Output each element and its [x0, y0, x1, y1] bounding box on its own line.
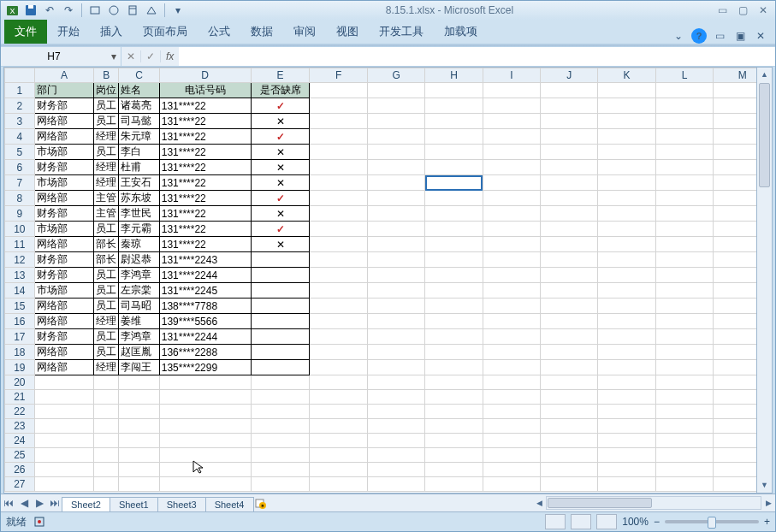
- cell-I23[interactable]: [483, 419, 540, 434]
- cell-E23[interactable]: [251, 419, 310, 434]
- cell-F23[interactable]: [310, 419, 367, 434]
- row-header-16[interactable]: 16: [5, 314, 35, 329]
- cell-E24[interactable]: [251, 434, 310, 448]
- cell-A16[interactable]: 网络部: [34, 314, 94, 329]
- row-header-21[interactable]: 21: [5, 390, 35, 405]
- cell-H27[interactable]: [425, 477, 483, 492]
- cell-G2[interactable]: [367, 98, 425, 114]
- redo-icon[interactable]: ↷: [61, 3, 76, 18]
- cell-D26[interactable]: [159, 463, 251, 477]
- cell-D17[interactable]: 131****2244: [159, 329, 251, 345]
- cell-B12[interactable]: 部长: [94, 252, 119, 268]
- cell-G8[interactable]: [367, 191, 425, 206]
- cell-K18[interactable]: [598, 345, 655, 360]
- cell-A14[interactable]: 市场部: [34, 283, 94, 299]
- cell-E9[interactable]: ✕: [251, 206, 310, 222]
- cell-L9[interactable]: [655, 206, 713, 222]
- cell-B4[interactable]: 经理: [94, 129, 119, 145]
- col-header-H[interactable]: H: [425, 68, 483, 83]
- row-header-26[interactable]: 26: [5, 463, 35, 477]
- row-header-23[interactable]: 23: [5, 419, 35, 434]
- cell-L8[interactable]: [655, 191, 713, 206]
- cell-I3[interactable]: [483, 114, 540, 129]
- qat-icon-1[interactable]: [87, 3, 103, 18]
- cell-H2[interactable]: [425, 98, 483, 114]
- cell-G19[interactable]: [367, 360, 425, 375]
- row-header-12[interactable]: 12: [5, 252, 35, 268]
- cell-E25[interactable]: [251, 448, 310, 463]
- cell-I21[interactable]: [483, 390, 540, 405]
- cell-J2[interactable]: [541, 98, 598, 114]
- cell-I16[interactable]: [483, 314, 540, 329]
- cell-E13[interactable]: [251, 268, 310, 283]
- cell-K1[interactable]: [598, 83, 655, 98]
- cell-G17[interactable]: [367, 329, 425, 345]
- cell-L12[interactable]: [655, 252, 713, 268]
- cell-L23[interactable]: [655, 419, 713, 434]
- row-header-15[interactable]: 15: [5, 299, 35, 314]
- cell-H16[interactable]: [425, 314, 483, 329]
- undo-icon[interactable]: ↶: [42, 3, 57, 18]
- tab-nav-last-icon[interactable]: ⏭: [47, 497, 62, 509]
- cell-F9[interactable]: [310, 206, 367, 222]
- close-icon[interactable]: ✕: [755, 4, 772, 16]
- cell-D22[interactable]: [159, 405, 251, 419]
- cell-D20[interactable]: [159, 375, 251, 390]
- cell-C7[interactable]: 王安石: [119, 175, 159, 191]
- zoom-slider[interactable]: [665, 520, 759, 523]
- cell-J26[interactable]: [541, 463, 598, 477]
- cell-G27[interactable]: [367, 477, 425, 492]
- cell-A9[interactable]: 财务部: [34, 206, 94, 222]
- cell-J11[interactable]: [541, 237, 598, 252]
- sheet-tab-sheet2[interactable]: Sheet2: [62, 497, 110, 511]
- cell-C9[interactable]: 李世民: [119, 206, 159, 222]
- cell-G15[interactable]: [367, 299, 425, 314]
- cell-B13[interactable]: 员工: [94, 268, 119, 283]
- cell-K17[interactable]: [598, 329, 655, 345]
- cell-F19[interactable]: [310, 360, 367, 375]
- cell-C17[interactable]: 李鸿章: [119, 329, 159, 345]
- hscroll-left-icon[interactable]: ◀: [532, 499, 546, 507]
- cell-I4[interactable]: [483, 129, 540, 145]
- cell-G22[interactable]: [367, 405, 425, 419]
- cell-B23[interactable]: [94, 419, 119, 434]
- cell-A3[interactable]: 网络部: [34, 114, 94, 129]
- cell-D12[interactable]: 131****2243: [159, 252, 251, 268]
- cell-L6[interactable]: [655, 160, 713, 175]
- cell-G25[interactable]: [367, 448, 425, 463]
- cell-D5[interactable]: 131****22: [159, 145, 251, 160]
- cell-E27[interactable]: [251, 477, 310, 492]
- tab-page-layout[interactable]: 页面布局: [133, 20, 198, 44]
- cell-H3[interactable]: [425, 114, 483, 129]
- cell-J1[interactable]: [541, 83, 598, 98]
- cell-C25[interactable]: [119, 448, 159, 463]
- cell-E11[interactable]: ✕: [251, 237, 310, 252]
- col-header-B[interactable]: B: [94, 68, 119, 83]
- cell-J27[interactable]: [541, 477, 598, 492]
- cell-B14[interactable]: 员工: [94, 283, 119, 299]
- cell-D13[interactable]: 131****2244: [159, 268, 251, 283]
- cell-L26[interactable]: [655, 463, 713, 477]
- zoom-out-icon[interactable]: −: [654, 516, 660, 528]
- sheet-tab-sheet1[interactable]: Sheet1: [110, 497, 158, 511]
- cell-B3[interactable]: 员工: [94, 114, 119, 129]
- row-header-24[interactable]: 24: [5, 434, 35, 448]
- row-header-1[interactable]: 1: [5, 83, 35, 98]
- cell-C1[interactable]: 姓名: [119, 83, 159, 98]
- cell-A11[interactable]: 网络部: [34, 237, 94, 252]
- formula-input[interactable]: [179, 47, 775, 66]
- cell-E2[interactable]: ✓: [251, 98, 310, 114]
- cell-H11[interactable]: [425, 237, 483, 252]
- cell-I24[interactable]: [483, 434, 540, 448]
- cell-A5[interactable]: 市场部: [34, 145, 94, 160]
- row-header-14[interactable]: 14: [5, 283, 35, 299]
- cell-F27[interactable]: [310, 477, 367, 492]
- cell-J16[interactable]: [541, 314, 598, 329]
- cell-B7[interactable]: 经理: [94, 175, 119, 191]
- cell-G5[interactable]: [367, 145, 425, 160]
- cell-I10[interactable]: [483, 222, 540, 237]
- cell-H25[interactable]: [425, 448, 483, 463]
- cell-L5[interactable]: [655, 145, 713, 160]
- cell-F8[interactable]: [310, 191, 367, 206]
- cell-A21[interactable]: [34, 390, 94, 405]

++++++

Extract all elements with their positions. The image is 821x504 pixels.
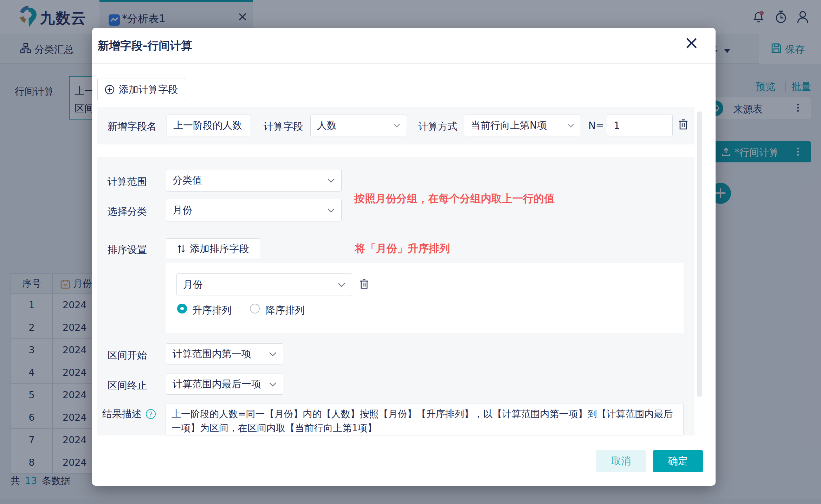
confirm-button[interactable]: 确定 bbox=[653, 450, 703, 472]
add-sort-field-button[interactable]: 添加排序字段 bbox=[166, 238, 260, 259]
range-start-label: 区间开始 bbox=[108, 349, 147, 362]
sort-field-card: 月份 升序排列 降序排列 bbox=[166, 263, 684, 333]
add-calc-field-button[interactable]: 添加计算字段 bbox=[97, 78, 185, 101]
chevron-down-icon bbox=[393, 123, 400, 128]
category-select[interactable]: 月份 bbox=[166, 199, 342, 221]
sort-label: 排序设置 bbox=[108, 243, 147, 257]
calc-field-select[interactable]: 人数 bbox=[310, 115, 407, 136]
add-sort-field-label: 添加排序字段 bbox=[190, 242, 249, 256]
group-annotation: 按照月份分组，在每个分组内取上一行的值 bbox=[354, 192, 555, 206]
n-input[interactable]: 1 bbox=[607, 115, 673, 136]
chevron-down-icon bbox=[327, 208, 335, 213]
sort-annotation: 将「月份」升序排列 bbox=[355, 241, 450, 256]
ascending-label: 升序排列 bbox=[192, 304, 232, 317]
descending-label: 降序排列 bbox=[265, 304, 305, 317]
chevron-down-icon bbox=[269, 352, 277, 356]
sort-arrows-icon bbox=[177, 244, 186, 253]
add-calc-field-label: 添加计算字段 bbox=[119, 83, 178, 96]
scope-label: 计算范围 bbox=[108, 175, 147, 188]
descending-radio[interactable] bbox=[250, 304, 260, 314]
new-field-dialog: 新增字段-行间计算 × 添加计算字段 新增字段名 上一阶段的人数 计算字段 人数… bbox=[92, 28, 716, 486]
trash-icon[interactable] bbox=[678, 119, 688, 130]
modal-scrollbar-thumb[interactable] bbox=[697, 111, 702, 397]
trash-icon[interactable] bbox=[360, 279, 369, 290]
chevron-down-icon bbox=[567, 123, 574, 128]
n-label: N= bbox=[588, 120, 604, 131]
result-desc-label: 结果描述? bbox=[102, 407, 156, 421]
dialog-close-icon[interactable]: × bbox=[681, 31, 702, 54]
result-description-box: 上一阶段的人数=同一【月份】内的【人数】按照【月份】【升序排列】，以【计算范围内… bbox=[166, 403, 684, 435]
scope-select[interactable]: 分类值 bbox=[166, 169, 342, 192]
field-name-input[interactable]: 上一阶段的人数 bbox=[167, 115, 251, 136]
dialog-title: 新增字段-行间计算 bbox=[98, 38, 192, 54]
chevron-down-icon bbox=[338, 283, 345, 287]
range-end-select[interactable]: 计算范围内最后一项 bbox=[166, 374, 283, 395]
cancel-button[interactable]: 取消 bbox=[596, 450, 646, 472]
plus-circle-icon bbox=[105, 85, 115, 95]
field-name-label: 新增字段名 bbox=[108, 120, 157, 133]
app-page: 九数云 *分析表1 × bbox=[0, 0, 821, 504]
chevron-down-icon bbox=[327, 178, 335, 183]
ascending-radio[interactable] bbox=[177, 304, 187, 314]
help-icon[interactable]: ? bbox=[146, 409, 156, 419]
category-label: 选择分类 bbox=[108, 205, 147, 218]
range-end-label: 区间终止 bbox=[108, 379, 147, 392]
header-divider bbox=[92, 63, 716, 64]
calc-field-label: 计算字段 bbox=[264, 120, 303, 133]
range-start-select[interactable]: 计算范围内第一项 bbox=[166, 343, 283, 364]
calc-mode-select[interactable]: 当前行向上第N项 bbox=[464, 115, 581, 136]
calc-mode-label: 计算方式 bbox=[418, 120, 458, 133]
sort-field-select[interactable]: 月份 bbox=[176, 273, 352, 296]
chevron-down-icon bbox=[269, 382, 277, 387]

++++++

> _TASK GOAL_
Find the word "scope" in the entries above. Copy every line that has it.

> _REPLY TO THE TASK_
scope-label: 计算范围 bbox=[108, 175, 147, 188]
scope-select[interactable]: 分类值 bbox=[166, 169, 342, 192]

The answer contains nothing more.